But not only the mainland. None of who I am today, none of what I have, exists without the freedoms and rights, of expression and to property, that in China are still unique to Hong Kong, all of which allowed ideas and capital to flow freely in to the mainland and out to the world, protected by our laws and independent judiciary. Without any help from the mainland, our city of outcasts—like my great-grandfather who fled here from China’s warring Guangxi region in 1925—built upon this barren rock one of the wealthiest, best educated, safest societies in the world, as readymade for democracy as any place has ever been. What made this possible—our free markets and our free press, our courts and our schools—are not gifts from the Chinese Communist Party; they are the fruits of our own labor.

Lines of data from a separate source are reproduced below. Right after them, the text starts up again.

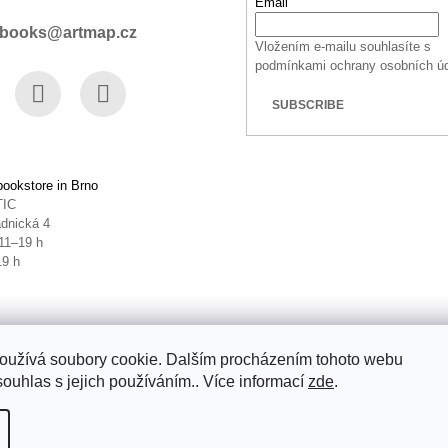
Email
books@artmap.cz
Vložením e-mailu souhlasíte s
podmínkami ochrany osobních ú
SUBSCRIBE
book
Instagram
YouTube
ookstore in Brno
TIC
dnická 4
11–19 h
19 h
oužívá soubory cookie. Dalším procházením tohoto webu
souhlas s jejich používáním.. Více informací
zde
.
ettings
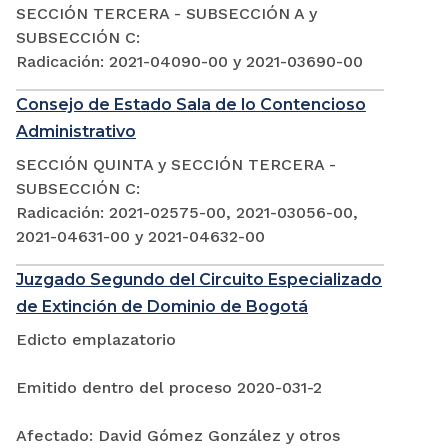
SECCIÓN TERCERA - SUBSECCIÓN A y
SUBSECCIÓN C:
Radicación: 2021-04090-00 y 2021-03690-00
Consejo de Estado Sala de lo Contencioso
Administrativo
SECCIÓN QUINTA y SECCIÓN TERCERA -
SUBSECCIÓN C:
Radicación: 2021-02575-00, 2021-03056-00,
2021-04631-00 y 2021-04632-00
Juzgado Segundo del Circuito Especializado
de Extinción de Dominio de Bogotá
Edicto emplazatorio
Emitido dentro del proceso 2020-031-2
Afectado: David Gómez González y otros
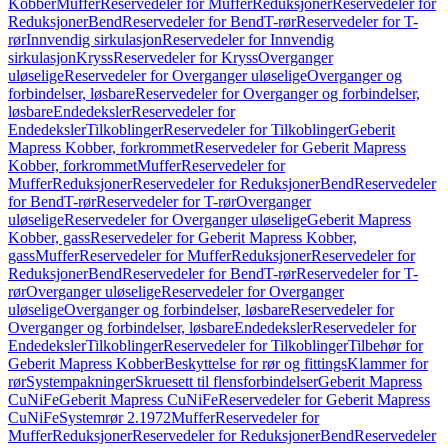
Kobber
Muffer
Reservedeler for Muffer
Reduksjoner
Reservedeler for
Reduksjoner
Bend
Reservedeler for Bend
T-rør
Reservedeler for T-
rør
Innvendig sirkulasjon
Reservedeler for Innvendig
sirkulasjon
Kryss
Reservedeler for Kryss
Overganger
uløselige
Reservedeler for Overganger uløselige
Overganger og
forbindelser, løsbare
Reservedeler for Overganger og forbindelser,
løsbare
Endedeksler
Reservedeler for
Endedeksler
Tilkoblinger
Reservedeler for Tilkoblinger
Geberit
Mapress Kobber, forkrommet
Reservedeler for Geberit Mapress
Kobber, forkrommet
Muffer
Reservedeler for
Muffer
Reduksjoner
Reservedeler for Reduksjoner
Bend
Reservedeler
for Bend
T-rør
Reservedeler for T-rør
Overganger
uløselige
Reservedeler for Overganger uløselige
Geberit Mapress
Kobber, gass
Reservedeler for Geberit Mapress Kobber,
gass
Muffer
Reservedeler for Muffer
Reduksjoner
Reservedeler for
Reduksjoner
Bend
Reservedeler for Bend
T-rør
Reservedeler for T-
rør
Overganger uløselige
Reservedeler for Overganger
uløselige
Overganger og forbindelser, løsbare
Reservedeler for
Overganger og forbindelser, løsbare
Endedeksler
Reservedeler for
Endedeksler
Tilkoblinger
Reservedeler for Tilkoblinger
Tilbehør for
Geberit Mapress Kobber
Beskyttelse for rør og fittings
Klammer for
rør
Systempakninger
Skruesett til flensforbindelser
Geberit Mapress
CuNiFe
Geberit Mapress CuNiFe
Reservedeler for Geberit Mapress
CuNiFe
Systemrør 2.1972
Muffer
Reservedeler for
Muffer
Reduksjoner
Reservedeler for Reduksjoner
Bend
Reservedeler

Today’s protesters are not trying to change China. They are merely asking to preserve that which we ourselves have sown. And if you include the 1.4 million Hong Kongers who say they signed a petition opposing civil disobedience but supporting universal suffrage, a clear majority of the Hong Kong electorate thinks democracy is the best way to do that.
If the government disagrees—if Leung, as he told the foreign media this week, is afraid of a tyranny of the masses who make less than $1,800 a month—then let’s have that debate on the merits of democracy. In Tuesday’s meeting, student protest leaders made their case for why truly universal suffrage would enrich our lives by holding the government accountable to all of us, not just some, but not once did the government explain how pre-selecting candidates for chief executive would make Hong Kong better, or why open nominations would make it worse. Free elections are impossible, we are told, not because they won’t help bridge the wealth divide or sustain our way of life, but simply because Leung’s bosses say so.

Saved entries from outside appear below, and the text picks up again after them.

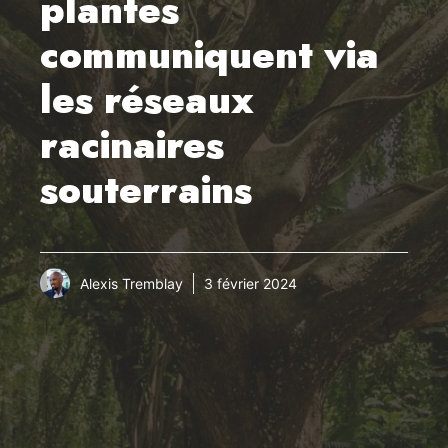
plantes
communiquent via
les réseaux
racinaires
souterrains
Alexis Tremblay
3 février 2024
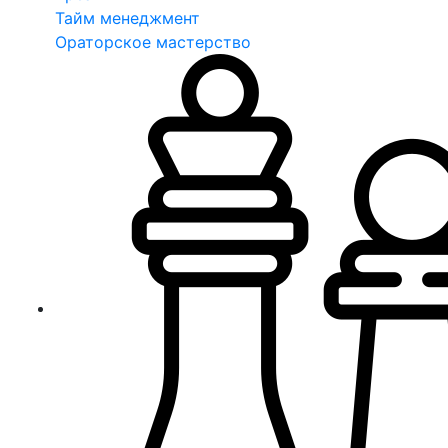
Тайм менеджмент
Ораторское мастерство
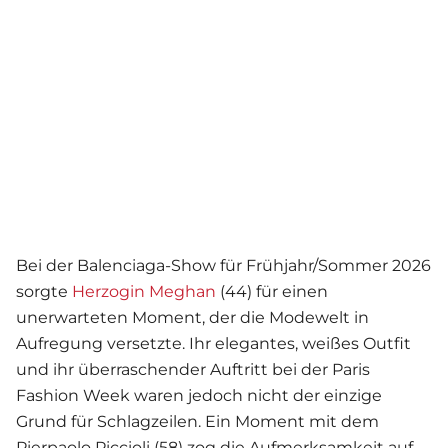
Bei der Balenciaga-Show für Frühjahr/Sommer 2026
sorgte
Herzogin Meghan
(44) für einen
unerwarteten Moment, der die Modewelt in
Aufregung versetzte. Ihr elegantes, weißes Outfit
und ihr überraschender Auftritt bei der Paris
Fashion Week waren jedoch nicht der einzige
Grund für Schlagzeilen. Ein Moment mit dem
Pierpaolo Piccioli (58) zog die Aufmerksamkeit auf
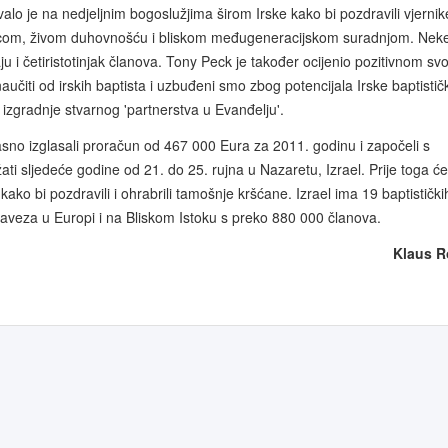
alo je na nedjeljnim bogoslužjima širom Irske kako bi pozdravili vjernike 
ošlicom, živom duhovnošću i bliskom međugeneracijskom suradnjom. Nek
u i četiristotinjak članova. Tony Peck je također ocijenio pozitivnom svo
čiti od irskih baptista i uzbuđeni smo zbog potencijala Irske baptistič
izgradnje stvarnog 'partnerstva u Evanđelju'.
sno izglasali proračun od 467 000 Eura za 2011. godinu i započeli s
i sljedeće godine od 21. do 25. rujna u Nazaretu, Izrael. Prije toga će
ako bi pozdravili i ohrabrili tamošnje kršćane. Izrael ima 19 baptistički
aveza u Europi i na Bliskom Istoku s preko 880 000 članova.
Klaus R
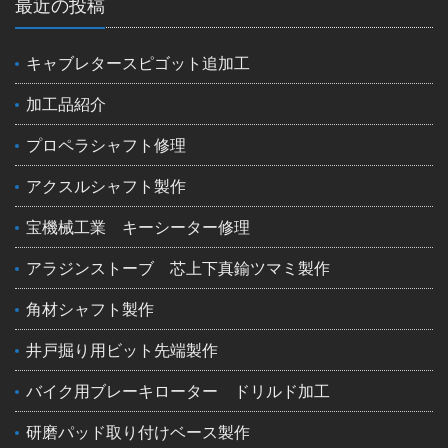
最近の投稿
キャブレタースピゴット追加工
加工品紹介
プロペラシャフト修理
アクスルシャフト製作
宝機械工業 キーシーター修理
アラジンストーブ 芯上下真鍮ツマミ製作
角材シャフト製作
井戸掘り用ビット先端製作
バイク用ブレーキローター ドリルド加工
研磨パッド取り付けベース製作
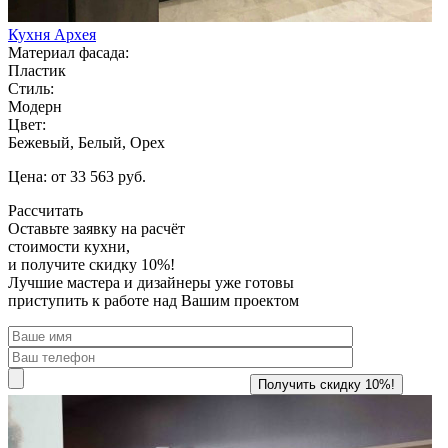
Кухня Архея
Материал фасада:
Пластик
Стиль:
Модерн
Цвет:
Бежевый, Белый, Орех
Цена: от 33 563 руб.
Рассчитать
Оставьте заявку
на расчёт
стоимости кухни,
и получите скидку 10%!
Лучшие мастера и дизайнеры уже готовы
приступить к работе над Вашим проектом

I feel for the small businesses and hourly workers who have been affected by the protests, knowing that true democracy, when it comes, will not reimburse them for their losses, and that any benefits they will reap are too far in the distance. So although I have a special fondness for liberally exercising my freedom of assembly in the shopping district of Causeway Bay, having spent most of my adolescence loitering under one of its now numerous Jumbotrons, the police were right to swiftly unblock Hennessy Road, one of Hong Kong Island’s vital arteries, as well as Queensway, another thoroughfare closer to the main protest site in Admiralty. Too many Hong Kongers—the ones Leung doesn’t trust with the vote—depend on those roads just to get by.
But for my peers of privilege, those more inconvenienced by the blockade of business areas like Admiralty, and to whom the institutions—the democratic institutions—of free enterprise and equality before the law have paid such generous dividends, for them to complain about a month of longer commutes is nauseously hard to stomach. They are the ones who have profited on the backs of those who bothered to fight for what freedoms we have, and they will be the ones years from now whose fortunes will grow, whose children will thrive, because of the concessions that will be won by the protesters today. The idea of public nomination may be long dead, but there is still ample room in the Basic Law to expand the base of the nominating committee and lower the threshold for the nomination of candidates. If our government does not have the courage to tell this to Beijing, someone has to.
So many voices—our own government, the central government, foreign governments, much of the international media, and even some of the protesters themselves—say there is no chance of any concession by the authorities, that this is a futile battle against an intransigent force and can yield only moral victories. It is all just the dreams of naive students, they say, a fantasy.
But so is Hong Kong. On that recent Sunday morning in Victoria Harbour, when I had swum to roughly the midpoint between Hong Kong Island and the mainland, I took a moment to drift on my back and let the city wash over me. The harbor and the skyline, the hills and the bays, the food, the movies, the money, and, of course, these protests—politically engaged teenagers doing homework on the streets, collecting garbage, singing songs—all these are unreal. Our city is a dream, a place where umbrellas float through tear gas, schoolchildren lead civic debates instead of virtual lives, and 999 of every 1,000 trains run on time. On that ship in Nanjing 172 years ago where China signed us away, after the British surrendered us on Christmas Day, 1941, when the tanks plowed into Tiananmen Square on the morning of June 4, 1989, we were never supposed to exist, not like this.
I have been a student in or from Hong Kong for 25 years, until I graduated this month from the City University of Hong Kong with a master of fine arts in creative writing, endorsed by my chancellor Leung Chun-ying to express myself with any words I choose. I choose words of protest. Others can bet against the march of democracy, but I still go with the better odds. I am a student no longer, but a dreamer, and a Hong Konger, always.